WHAT YOU NEED TO DO :: Present exactly, and only, the lines running from the line that contains "Move IBM Db2" through the end of the entries below.

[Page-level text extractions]
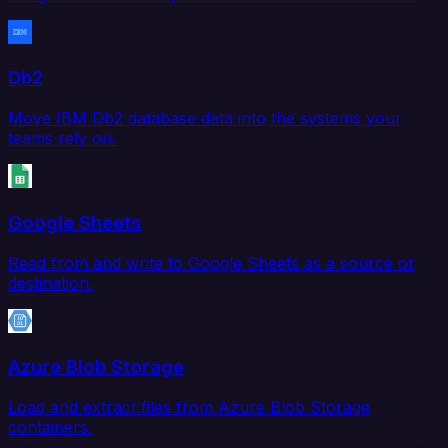
Db2
Move IBM Db2 database data into the systems your
teams rely on.
Google Sheets
Read from and write to Google Sheets as a source or
destination.
Azure Blob Storage
Load and extract files from Azure Blob Storage
containers.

OUTPUT FOR THIS TASK ::
Move IBM Db2 database data into the systems your
teams rely on.
Google Sheets
Read from and write to Google Sheets as a source or
destination.
Azure Blob Storage
Load and extract files from Azure Blob Storage
containers.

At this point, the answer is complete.